Saturday, July 16, 2016
Abstract-Wavelength Selection for Quantitative Analysis in Terahertz Spectroscopy Using a Genetic Algorithm
Zhi Li ;
The author is with the College of Information Science and Engineering and the Key Laboratory of Grain Information Processing and Control, Ministry of Education, Henan University of Technology, Zhengzhou 450001, China. (email: email@example.com).
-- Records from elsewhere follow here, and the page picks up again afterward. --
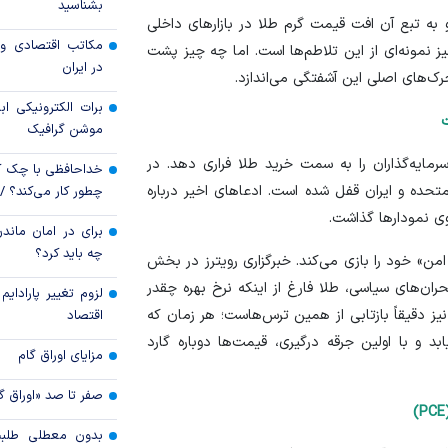
بشناسید
یمت اونس جهانی به محدوده ۴،۴۴۷ دلار و به تبع آن افت قیمت گرم طلا در بازار‌های داخلی
قیمت دلار و یورو م
مکاتب اقتصادی و 
ود ۶،۵۶۶ لیر رسید) نیز نمونه‌ای از این تلاطم‌ها است. اما چه چیز پشت
امروز پنجشنبه ۱۵ مرداد ۱۴۰۵
در ایران
ک‌های اصلی این آشفتگی می‌اندازد.
سقوط ارزهای صادر
برات الکترونیکی اب
کارت‌های بازرگانی
ت
موشن گرافیک
ایه‌گذاران را به سمت خرید طلا فراری دهد. در
خداحافظی با چک ک
 متحده و ایران قفل شده است. ادعا‌های اخیر درباره
چطور کار می‌کند؟ 
ی نمودار‌ها گذاشت.
برای در امان ماندن
چه باید کرد؟
من» خود را بازی می‌کند. خبرگزاری رویترز در بخش
ان‌های سیاسی، طلا فارغ از اینکه نرخ بهره چقدر
لزوم تغییر پارادای
ز دقیقاً بازتابی از همین ترس‌هاست؛ هر زمان که
اقتصاد
و با اولین جرقه درگیری، قیمت‌ها دوباره گارد
مزایای اوراق گام
صفر تا صد «اوراق گ
بدون معطلی طلبت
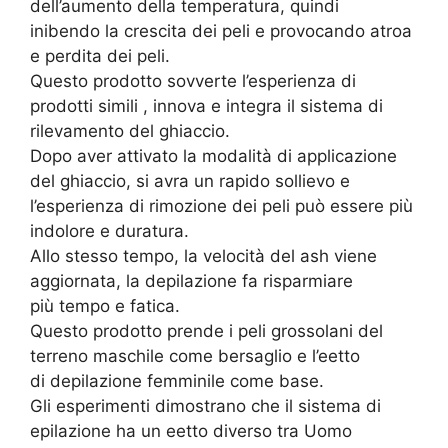
dell’aumento della temperatura, quindi
inibendo la crescita dei peli e provocando atroa
e perdita dei peli.
Questo prodotto sovverte l’esperienza di
prodotti simili , innova e integra il sistema di
rilevamento del ghiaccio.
Dopo aver attivato la modalità di applicazione
del ghiaccio, si avra un rapido sollievo e
l’esperienza di rimozione dei peli può essere più
indolore e duratura.
Allo stesso tempo, la velocità del ash viene
aggiornata, la depilazione fa risparmiare
più tempo e fatica.
Questo prodotto prende i peli grossolani del
terreno maschile come bersaglio e l’eetto
di depilazione femminile come base.
Gli esperimenti dimostrano che il sistema di
epilazione ha un eetto diverso tra Uomo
In the quantitative analysis of the components of mixtures based on terahertz time-domain spectroscopy (THz-TDS), wavelength selection of the spectra holds great importance for quantitative accuracy. The raw spectrum obtained in the experiments contains both high signal-to-noise ratio (SNR) and low SNR information, along with many types of noise, such as the scattering effect and random disturbances. Usually, the frequency band used for analysis is determined over multiple attempts to obtain the most satisfactory results. Currently, there is no common method for selecting the appropriate frequencies. In this paper, a wavelength selection method for the THz absorption spectra based on a genetic algorithm is presented, with the main focus on quantitative analysis by THz-TDS. Using this method, most of the useful data with high SNR were retained. The comparison between quantitative analysis errors obtained by the raw spectra and by the wavelength-selected spectra showed that this method could significantly decrease quantitative errors. After wavelength selection, the quantitative analysis errors of 12 mixture samples with widely differing concentrations are predominantly below 6% with a standard deviation of 0.0344.